Provided information
- - - - - - -
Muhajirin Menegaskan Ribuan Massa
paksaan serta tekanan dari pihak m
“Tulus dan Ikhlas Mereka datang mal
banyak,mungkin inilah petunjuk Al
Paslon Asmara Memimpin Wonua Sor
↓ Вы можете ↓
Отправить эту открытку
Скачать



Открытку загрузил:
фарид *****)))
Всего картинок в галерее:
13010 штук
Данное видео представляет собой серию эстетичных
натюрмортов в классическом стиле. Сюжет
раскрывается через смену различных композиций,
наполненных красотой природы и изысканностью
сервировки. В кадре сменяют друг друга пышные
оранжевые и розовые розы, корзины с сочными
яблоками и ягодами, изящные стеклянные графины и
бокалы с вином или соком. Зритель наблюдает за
- - - - - - -
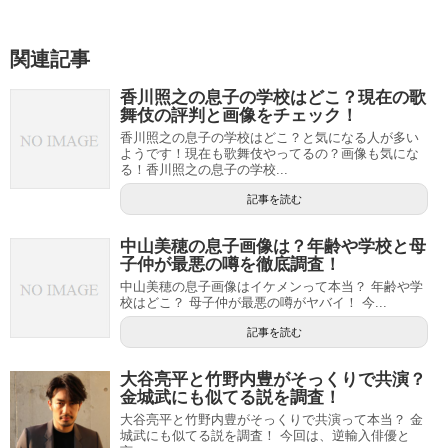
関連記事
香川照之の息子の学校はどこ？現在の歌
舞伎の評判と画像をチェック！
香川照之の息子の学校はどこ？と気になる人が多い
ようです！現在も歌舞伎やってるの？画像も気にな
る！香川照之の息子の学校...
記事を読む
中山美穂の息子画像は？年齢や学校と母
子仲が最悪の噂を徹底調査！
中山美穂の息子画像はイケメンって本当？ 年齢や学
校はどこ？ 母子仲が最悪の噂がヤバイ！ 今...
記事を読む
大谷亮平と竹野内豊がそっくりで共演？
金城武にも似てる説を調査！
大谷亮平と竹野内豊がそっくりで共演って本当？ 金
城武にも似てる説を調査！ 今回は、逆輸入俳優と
- - - - - - -
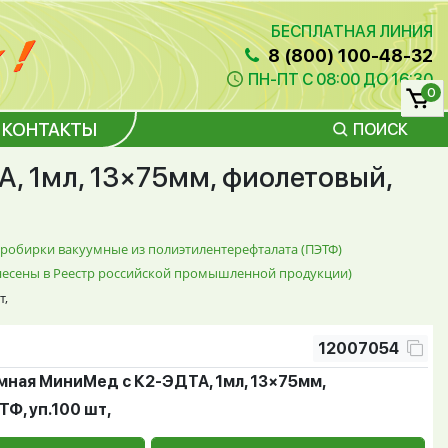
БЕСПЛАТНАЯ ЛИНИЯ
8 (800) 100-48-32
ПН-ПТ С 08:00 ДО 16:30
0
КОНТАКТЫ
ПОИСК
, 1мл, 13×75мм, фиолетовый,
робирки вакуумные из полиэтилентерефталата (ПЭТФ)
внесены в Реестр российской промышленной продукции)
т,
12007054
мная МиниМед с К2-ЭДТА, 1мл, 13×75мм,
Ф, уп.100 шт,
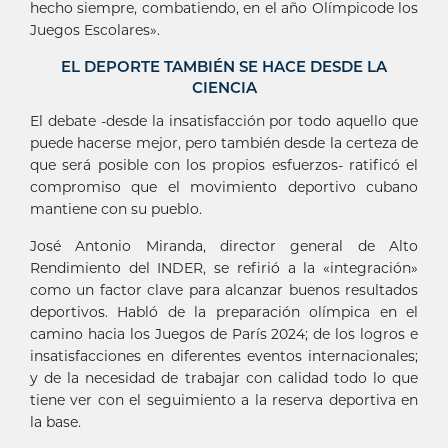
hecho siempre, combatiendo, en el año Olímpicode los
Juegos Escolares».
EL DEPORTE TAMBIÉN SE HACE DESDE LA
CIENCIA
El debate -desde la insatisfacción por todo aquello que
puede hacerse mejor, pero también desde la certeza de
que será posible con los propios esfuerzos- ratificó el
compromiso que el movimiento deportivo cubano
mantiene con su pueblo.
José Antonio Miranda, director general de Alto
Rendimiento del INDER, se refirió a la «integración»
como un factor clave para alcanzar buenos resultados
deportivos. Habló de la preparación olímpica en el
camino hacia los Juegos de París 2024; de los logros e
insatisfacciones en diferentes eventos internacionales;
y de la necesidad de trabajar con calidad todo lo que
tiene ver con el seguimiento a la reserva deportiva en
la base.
- - - - - - -
What you have to do
List all lines from the entries that include the word "Juegos".

Your response
Juegos Escolares».
camino hacia los Juegos de París 2024; de los logros e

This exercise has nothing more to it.